Objective To get the sensitivity, specificity and accuracy of ankle-brachial index (ABI) and coronary artery calcium score (CACS) to judge the 3-vessel coronary artery lesions. Furthermore, to investigate whether the value of judge the 3-vessel coronary artery lesions can be improved when combining both of the two methods. All those is to find a non-invasive and inexpensive method with good sensitivity and specificity.

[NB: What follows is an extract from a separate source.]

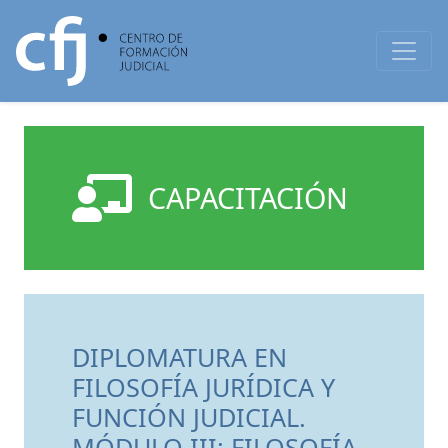
CAPACITACIÓN
DIPLOMATURA EN
FILOSOFÍA JURÍDICA Y
FUNCIÓN JUDICIAL.
MÓDULO III: FILOSOFÍA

Methods According to the results of CAG, 96 older patients who had underwent ABI and CACS measurement were divided into two groups: group of 3-vessel artery lesions and the control group. The baseline information were compared to investgate whether there were differences in the two groups. The best cut-points of ABI and CACS were analysis by ROC, and the parallel test were analysed to investgate whether combining the two can improve their diagnosis value.
Results The baseline information between the two groups is no significant difference. As compared, ABI<0.9 and CACS>400 were the best cut-point value with maxinm youdens index which was determined by ROC. ABI<0.9 and CACS>400 were independence predictors of the 3-vessel lesions. The sensitvity and specificity of ABI<0.9 to predict 3-vessel lesions were 58% and 87%, the sensitvity and specificity of CACS>400 of that were 64% and 86%, and that of parallel test were 85% and 83%. Whose sensitivity significantly increased (p<0.05) and specificity has dropped, but the difference was not statistically significant.
Conclusions ABI<0.9 and CACS>400 were the best cut-point value and independence predictors for the 3-vessel lesions. The cut-off point of ABI<0.9 and CACS>400 for the determination of 3-vessel coronary lesions had high respectivity but relatively low sensitivity. The parallel test of combine ABI<0.9 and CACS>400 greatly increased the sensitivity and specificity was not significantly decreased. Combining use is more practical value.